- **Records provided**:

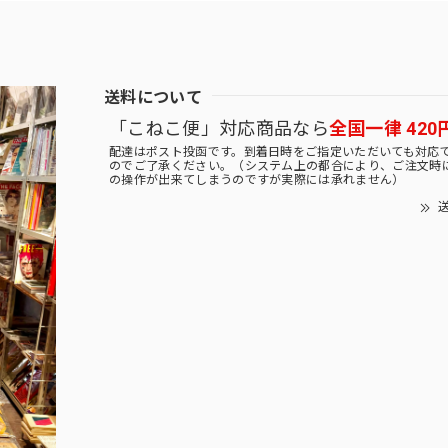
送料について
「こねこ便」対応商品なら
全国一律 420
配達はポスト投函です。到着日時をご指定いただいても対応
のでご了承ください。（システム上の都合により、ご注文時
の操作が出来てしまうのですが実際には承れません）
送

- **Work instruction**:
Pictures aside, restate all of the entries exactly.

- **Exercise output**:
送料について
「こねこ便」対応商品なら
全国一律 420
配達はポスト投函です。到着日時をご指定いただいても対応
のでご了承ください。（システム上の都合により、ご注文時
の操作が出来てしまうのですが実際には承れません）
送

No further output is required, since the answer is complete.